**WHAT IS EXPECTED**
Among the lines of the listing below, retype exactly those from the one containing "TESSUTI MISTO LINO" through the one containing "pemahaman akan siklus", both included. Do not include pictures.

**INPUT FOR THIS TASK**

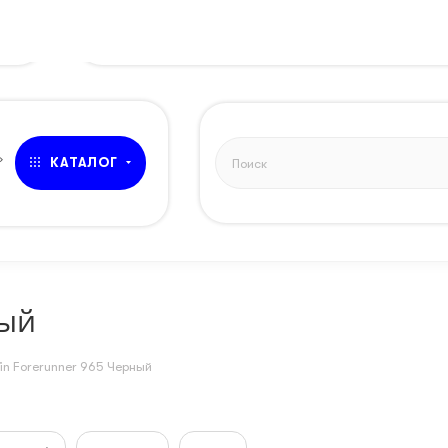
ЗВОНОК
»
КАТАЛОГ
ный
n Forerunner 965 Черный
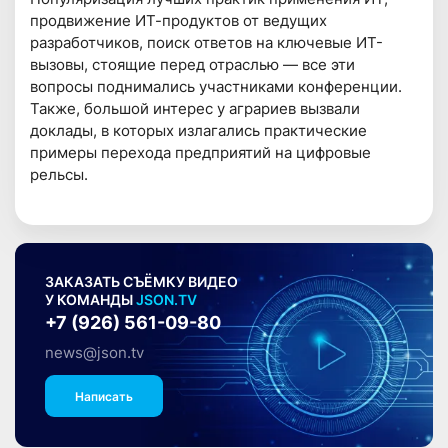
продвижение ИТ-продуктов от ведущих
разработчиков, поиск ответов на ключевые ИТ-
вызовы, стоящие перед отраслью — все эти
вопросы поднимались участниками конференции.
Также, большой интерес у аграриев вызвали
доклады, в которых излагались практические
примеры перехода предприятий на цифровые
рельсы.
ЗАКАЗАТЬ СЪЁМКУ ВИДЕО
У КОМАНДЫ
JSON.TV
+7 (926) 561-09-80
news@json.tv
Написать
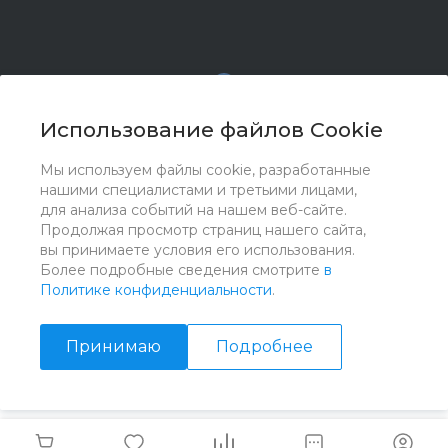
Использование файлов Cookie
Мы используем файлы cookie, разработанные
© 2017 - 2026 ООО "Комплектстрой 41", Все права
нашими специалистами и третьими лицами,
защищены
для анализа событий на нашем веб-сайте.
Продолжая просмотр страниц нашего сайта,
вы принимаете условия его использования.
Более подробные сведения смотрите
в
Политике конфиденциальности
.
Принимаю
Подробнее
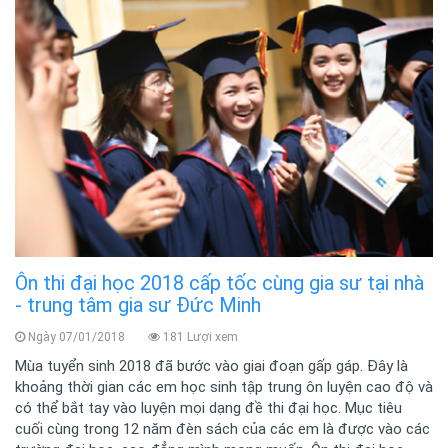
Ôn thi đại học 2018 cấp tốc cùng gia sư tại nhà
- trung tâm gia sư Đức Minh
Ngày 07/01/2018
181 Lượi xem
Mùa tuyển sinh 2018 đã bước vào giai đoạn gấp gáp. Đây là
khoảng thời gian các em học sinh tập trung ôn luyện cao độ và
có thể bắt tay vào luyện mọi dạng đề thi đại học. Mục tiêu
cuối cùng trong 12 năm đèn sách của các em là được vào các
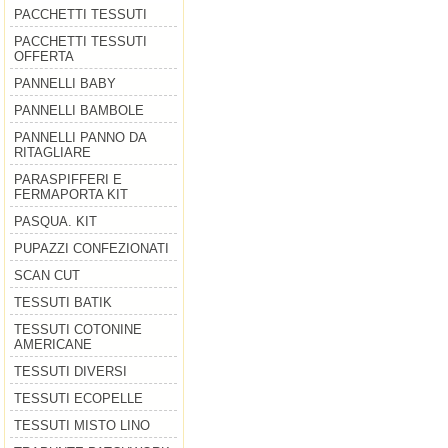
PACCHETTI TESSUTI
PACCHETTI TESSUTI
OFFERTA
PANNELLI BABY
PANNELLI BAMBOLE
PANNELLI PANNO DA
RITAGLIARE
PARASPIFFERI E
FERMAPORTA KIT
PASQUA. KIT
PUPAZZI CONFEZIONATI
SCAN CUT
TESSUTI BATIK
TESSUTI COTONINE
AMERICANE
TESSUTI DIVERSI
TESSUTI ECOPELLE
TESSUTI MISTO LINO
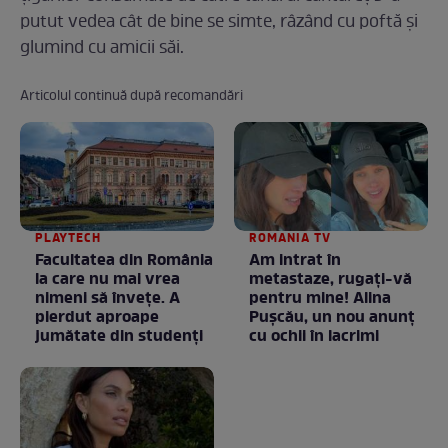
putut vedea cât de bine se simte, râzând cu poftă și
glumind cu amicii săi.
Articolul continuă după recomandări
PLAYTECH
ROMANIA TV
Facultatea din România
Am intrat în
la care nu mai vrea
metastaze, rugaţi-vă
nimeni să înveţe. A
pentru mine! Alina
pierdut aproape
Puşcău, un nou anunţ
jumătate din studenţi
cu ochii în lacrimi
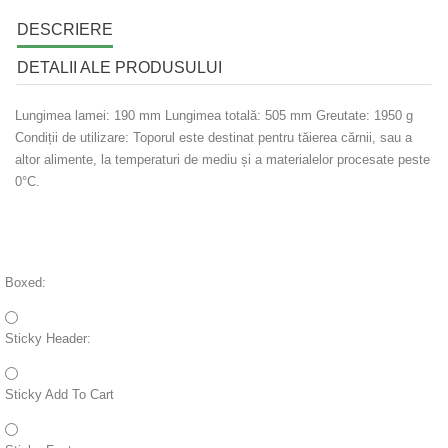
DESCRIERE
DETALII ALE PRODUSULUI
Lungimea lamei: 190 mm Lungimea totală: 505 mm Greutate: 1950 g
Condiții de utilizare: Toporul este destinat pentru tăierea cărnii, sau a
altor alimente, la temperaturi de mediu și a materialelor procesate peste
0°C.
Boxed:
Sticky Header:
Sticky Add To Cart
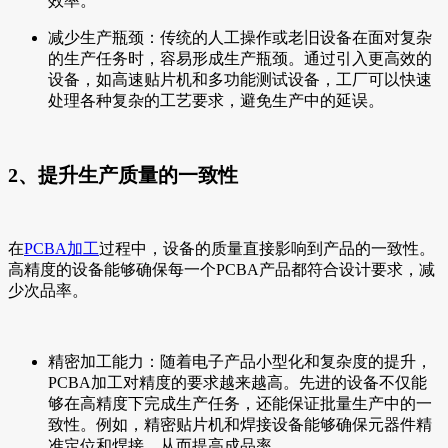
效率。
减少生产瓶颈：传统的人工操作或老旧设备在面对复杂
的生产任务时，容易形成生产瓶颈。通过引入更高效的
设备，如高速贴片机和多功能测试设备，工厂可以快速
处理各种复杂的工艺要求，避免生产中的延误。
2、提升生产质量的一致性
在
PCBA加工
过程中，设备的质量直接影响到产品的一致性。
高精度的设备能够确保每一个PCBA产品都符合设计要求，减
少次品率。
精密加工能力：随着电子产品小型化和复杂度的提升，
PCBA加工对精度的要求越来越高。先进的设备不仅能
够在高精度下完成生产任务，还能保证批量生产中的一
致性。例如，精密贴片机和焊接设备能够确保元器件精
准定位和焊接，从而提高成品率。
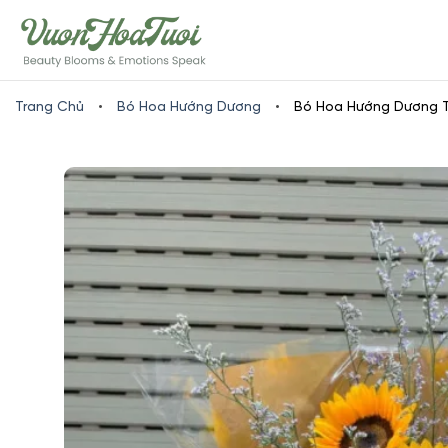
Skip
www.vuonhoatuoi.vn
to
content
Trang Chủ
•
Bó Hoa Hướng Dương
•
Bó Hoa Hướng Dương T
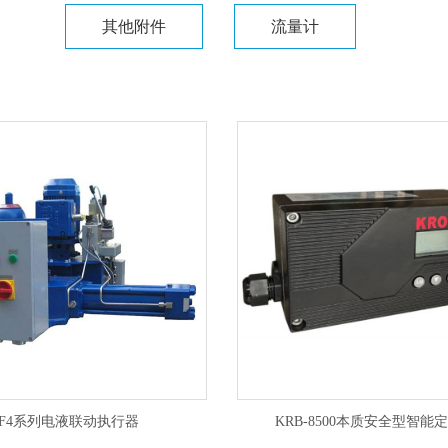
其他附件
流量计
F4系列电液联动执行器
KRB-8500本质安全型智能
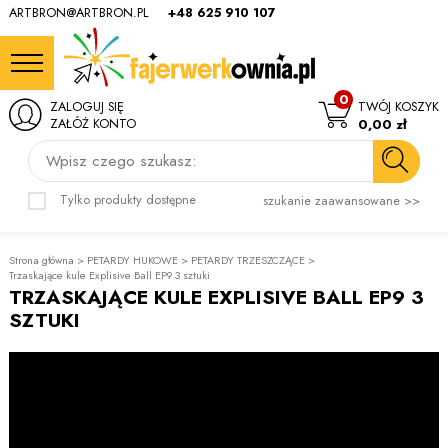
ARTBRON@ARTBRON.PL
+48 625 910 107
0
ZALOGUJ SIĘ
TWÓJ KOSZYK
ZAŁÓŻ KONTO
0,00 zł
Wpisz czego szukasz:
Tylko produkty dostępne
szukanie zaawansowane >>
Strona główna
>
PETARDY HUKOWE
>
PETARDY TRZESZCZĄCE
>
Trzaskające kule Explisive Ball EP9 3 sztuki
TRZASKAJĄCE KULE EXPLISIVE BALL EP9 3
SZTUKI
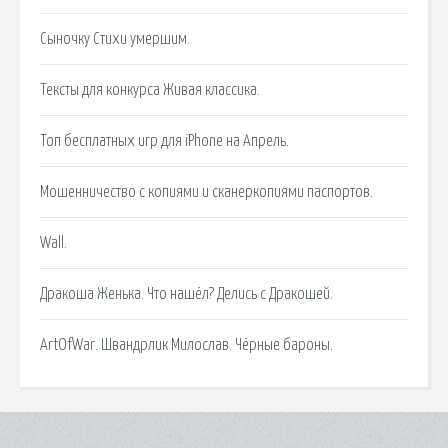
Сыночку Cтихи умершим.
Тексты для конкурса Живая классика.
Топ бесплатных игр для iPhone на Апрель.
Мошенничество с копиями и сканеркопиями паспортов.
Wall.
Дракоша Женька. Что нашёл? Делись с Дракошей.
ArtOfWar. Швандрлик Милослав. Чёрные бароны.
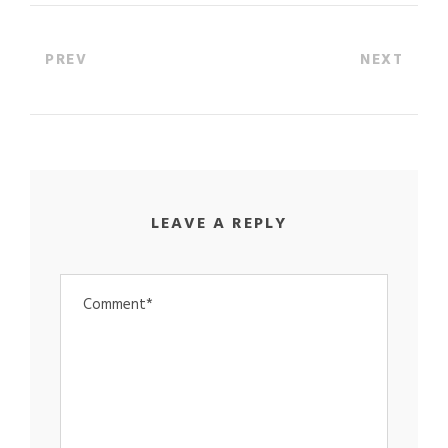
PREV
NEXT
LEAVE A REPLY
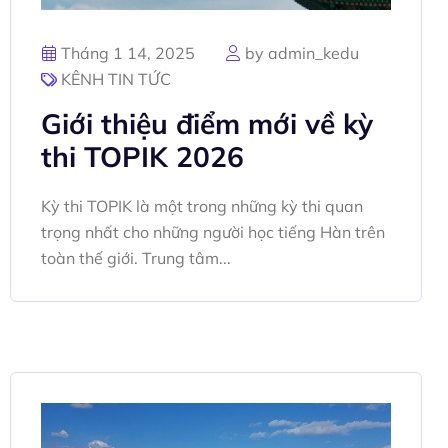
Tháng 1 14, 2025
by admin_kedu
KÊNH TIN TỨC
Giới thiệu điểm mới về kỳ
thi TOPIK 2026
Kỳ thi TOPIK là một trong những kỳ thi quan
trọng nhất cho những người học tiếng Hàn trên
toàn thế giới. Trung tâm...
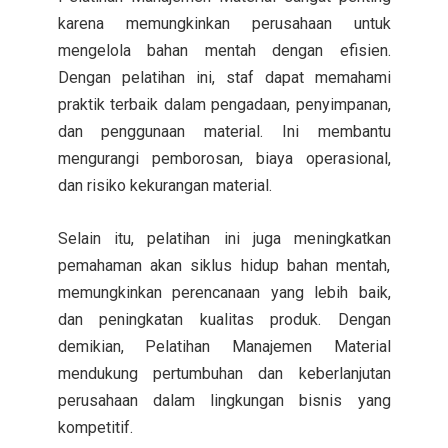
karena memungkinkan perusahaan untuk
mengelola bahan mentah dengan efisien.
Dengan pelatihan ini, staf dapat memahami
praktik terbaik dalam pengadaan, penyimpanan,
dan penggunaan material. Ini membantu
mengurangi pemborosan, biaya operasional,
dan risiko kekurangan material.
Selain itu, pelatihan ini juga meningkatkan
pemahaman akan siklus hidup bahan mentah,
memungkinkan perencanaan yang lebih baik,
dan peningkatan kualitas produk. Dengan
demikian, Pelatihan Manajemen Material
mendukung pertumbuhan dan keberlanjutan
perusahaan dalam lingkungan bisnis yang
kompetitif.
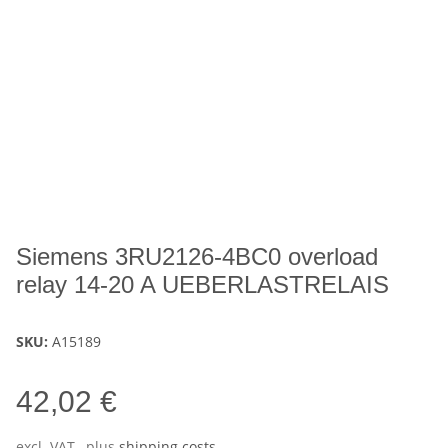
Siemens 3RU2126-4BC0 overload
relay 14-20 A UEBERLASTRELAIS
SKU:
A15189
42,02 €
excl. VAT , plus
shipping costs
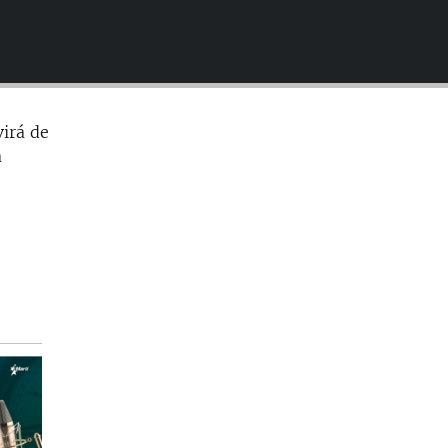
EMBED
virá de
a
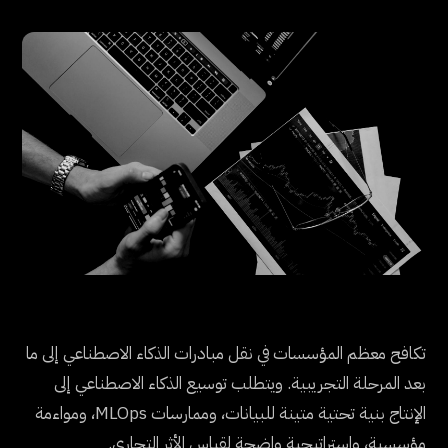
تكافح معظم المؤسسات في نقل مبادرات الذكاء الاصطناعي إلى ما
بعد المرحلة التجريبية. ويتطلب توسيع الذكاء الاصطناعي إلى
الإنتاج بنية تحتية متينة للبيانات، وممارسات MLOps، ومواءمة
مؤسسية، واستراتيجية واضحة لقياس الأثر التجاري.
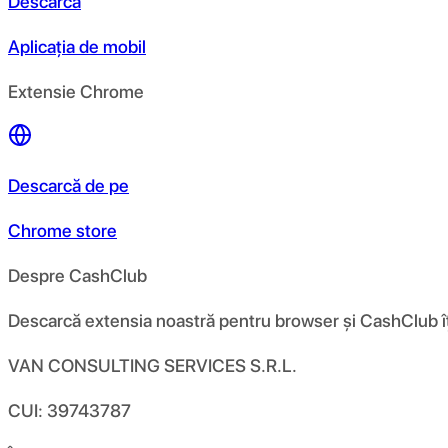
Descarcă
Aplicația de mobil
Extensie Chrome
Descarcă de pe
Chrome store
Despre CashClub
Descarcă extensia noastră pentru browser și CashClub îți d
VAN CONSULTING SERVICES S.R.L.
CUI: 39743787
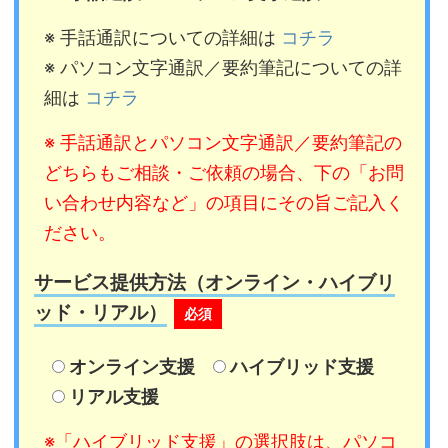
※ 手話通訳についての詳細は
コチラ
※ パソコン文字通訳／要約筆記についての詳
細は
コチラ
※ 手話通訳とパソコン文字通訳／要約筆記の
どちらもご相談・ご依頼の場合、下の「お問
い合わせ内容など」の項目にその旨ご記入く
ださい。
サービス提供方法（オンライン・ハイブリ
ッド・リアル）
必須
オンライン支援
ハイブリッド支援
リアル支援
※「ハイブリッド支援」の選択肢は、パソコ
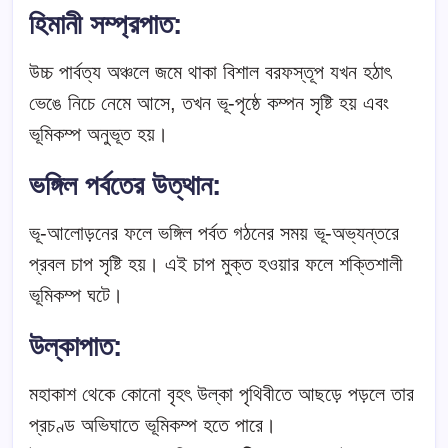
হিমানী সম্প্রপাত
:
উচ্চ পার্বত্য অঞ্চলে জমে থাকা বিশাল বরফস্তূপ যখন হঠাৎ
ভেঙে নিচে নেমে আসে, তখন ভূ-পৃষ্ঠে কম্পন সৃষ্টি হয় এবং
ভূমিকম্প অনুভূত হয়।
ভঙ্গিল পর্বতের উত্থান
:
ভূ-আলোড়নের ফলে ভঙ্গিল পর্বত গঠনের সময় ভূ-অভ্যন্তরে
প্রবল চাপ সৃষ্টি হয়। এই চাপ মুক্ত হওয়ার ফলে শক্তিশালী
ভূমিকম্প ঘটে।
উল্কাপাত
:
মহাকাশ থেকে কোনো বৃহৎ উল্কা পৃথিবীতে আছড়ে পড়লে তার
প্রচণ্ড অভিঘাতে ভূমিকম্প হতে পারে।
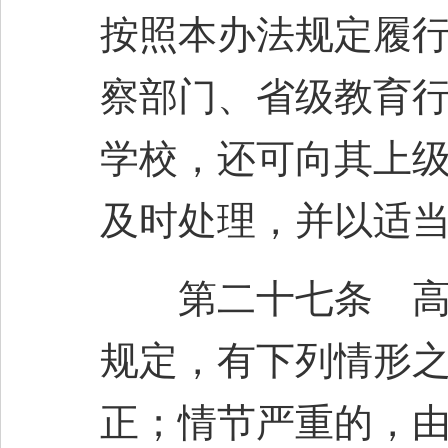
按照本办法规定履
察部门、省级教育
学校，还可向其上
及时处理，并以适
第二十七条 高等
规定，有下列情形
正；情节严重的，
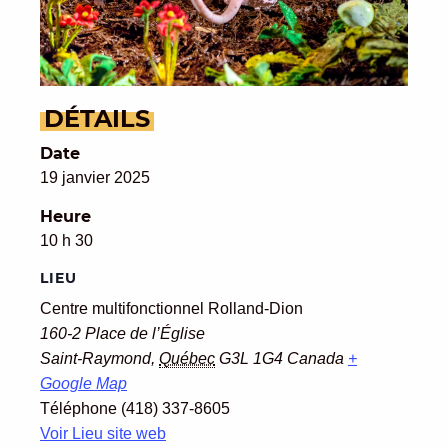
DÉTAILS
Date
19 janvier 2025
Heure
10 h 30
LIEU
Centre multifonctionnel Rolland-Dion
160-2 Place de l’Église
Saint-Raymond
,
Québec
G3L 1G4
Canada
+
Google Map
Téléphone
(418) 337-8605
Voir Lieu site web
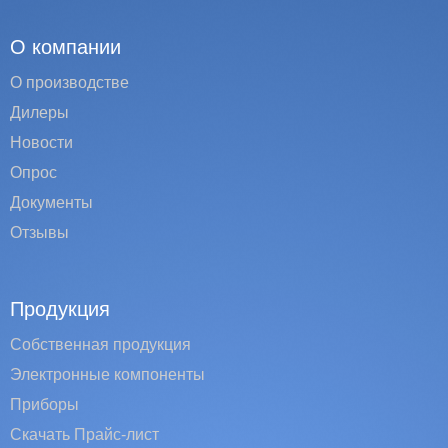
О компании
О производстве
Дилеры
Новости
Опрос
Документы
Отзывы
Продукция
Собственная продукция
Электронные компоненты
Приборы
Скачать Прайс-лист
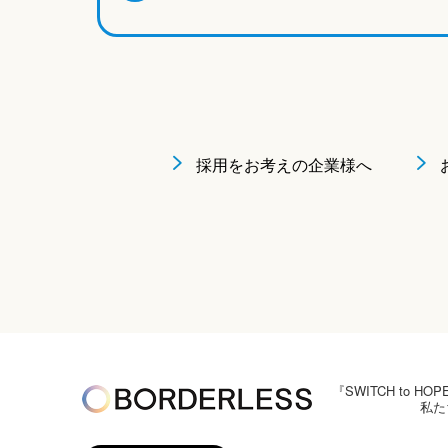
採用をお考えの企業様へ
『SWITCH to
私た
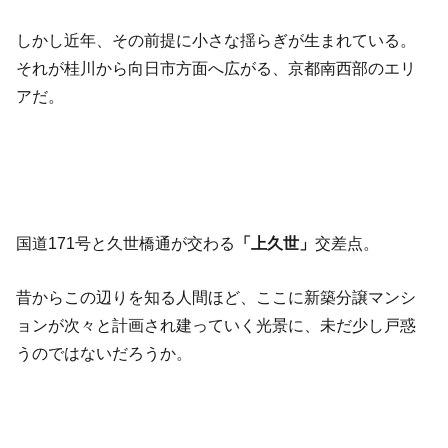
しかし近年、その前提に小さな揺らぎが生まれている。
それが桂川から向日市方面へ広がる、京都南西部のエリ
アだ。
国道171号と久世橋通が交わる
「上久世」
交差点。
昔からこの辺りを知る人間ほど、ここに新築分譲マンシ
ョンが次々と計画され建っていく光景に、未だ少し戸惑
うのではないだろうか。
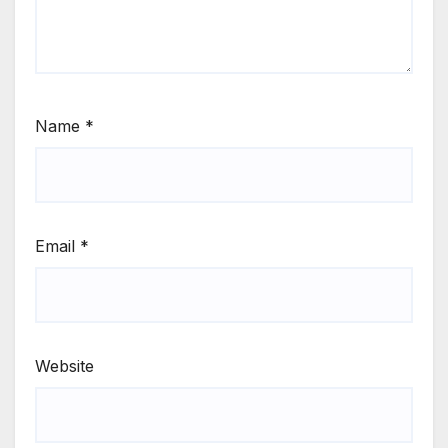
Name
*
Email
*
Website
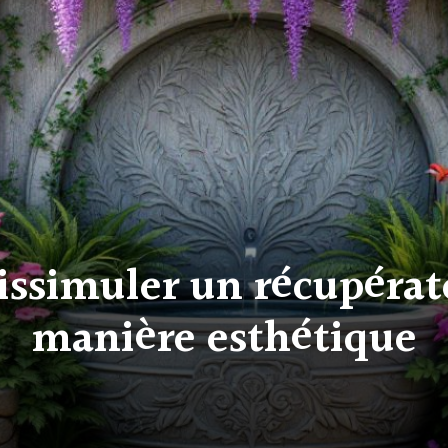
simuler un récupérat
manière esthétique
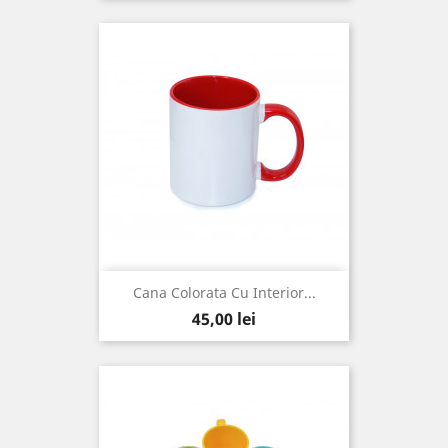
Cana Colorata Cu Interior...
Pret
45,00 lei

**WRITTEN REPLY**
TESSUTI MISTO LINO
putut vedea cât de bine se simte, râzând cu poftă și
glumind cu amicii săi.
Articolul continuă după recomandări
PLAYTECH
ROMANIA TV
Facultatea din România
Am intrat în
la care nu mai vrea
metastaze, rugaţi-vă
nimeni să înveţe. A
pentru mine! Alina
pierdut aproape
Puşcău, un nou anunţ
jumătate din studenţi
cu ochii în lacrimi
DESCRIERE
DETALII ALE PRODUSULUI
Lungimea lamei: 190 mm Lungimea totală: 505 mm Greutate: 1950 g
Condiții de utilizare: Toporul este destinat pentru tăierea cărnii, sau a
altor alimente, la temperaturi de mediu și a materialelor procesate peste
0°C.
Boxed:
Sticky Header:
Sticky Add To Cart
效率。
减少生产瓶颈：传统的人工操作或老旧设备在面对复杂
的生产任务时，容易形成生产瓶颈。通过引入更高效的
设备，如高速贴片机和多功能测试设备，工厂可以快速
处理各种复杂的工艺要求，避免生产中的延误。
2、提升生产质量的一致性
在
PCBA加工
过程中，设备的质量直接影响到产品的一致性。
高精度的设备能够确保每一个PCBA产品都符合设计要求，减
少次品率。
精密加工能力：随着电子产品小型化和复杂度的提升，
PCBA加工对精度的要求越来越高。先进的设备不仅能
够在高精度下完成生产任务，还能保证批量生产中的一
致性。例如，精密贴片机和焊接设备能够确保元器件精
准定位和焊接，从而提高成品率。
Skip
www.vuonhoatuoi.vn
to
content
Trang Chủ
•
Bó Hoa Hướng Dương
•
Bó Hoa Hướng Dương T
其他附件
流量计
F4系列电液联动执行器
KRB-8500本质安全型智能
ARTBRON@ARTBRON.PL
+48 625 910 107
0
ZALOGUJ SIĘ
TWÓJ KOSZYK
ZAŁÓŻ KONTO
0,00 zł
Wpisz czego szukasz:
Tylko produkty dostępne
szukanie zaawansowane >>
Strona główna
>
PETARDY HUKOWE
>
PETARDY TRZESZCZĄCE
>
Trzaskające kule Explisive Ball EP9 3 sztuki
TRZASKAJĄCE KULE EXPLISIVE BALL EP9 3
SZTUKI
Сыночку Cтихи умершим.
Тексты для конкурса Живая классика.
Топ бесплатных игр для iPhone на Апрель.
Мошенничество с копиями и сканеркопиями паспортов.
Wall.
Дракоша Женька. Что нашёл? Делись с Дракошей.
ArtOfWar. Швандрлик Милослав. Чёрные бароны.
PREV
NEXT
LEAVE A REPLY
Tháng 1 14, 2025
by admin_kedu
KÊNH TIN TỨC
Giới thiệu điểm mới về kỳ
thi TOPIK 2026
Kỳ thi TOPIK là một trong những kỳ thi quan
trọng nhất cho những người học tiếng Hàn trên
toàn thế giới. Trung tâm...
karena memungkinkan perusahaan untuk
mengelola bahan mentah dengan efisien.
Dengan pelatihan ini, staf dapat memahami
praktik terbaik dalam pengadaan, penyimpanan,
dan penggunaan material. Ini membantu
mengurangi pemborosan, biaya operasional,
dan risiko kekurangan material.
Selain itu, pelatihan ini juga meningkatkan
pemahaman akan siklus hidup bahan mentah,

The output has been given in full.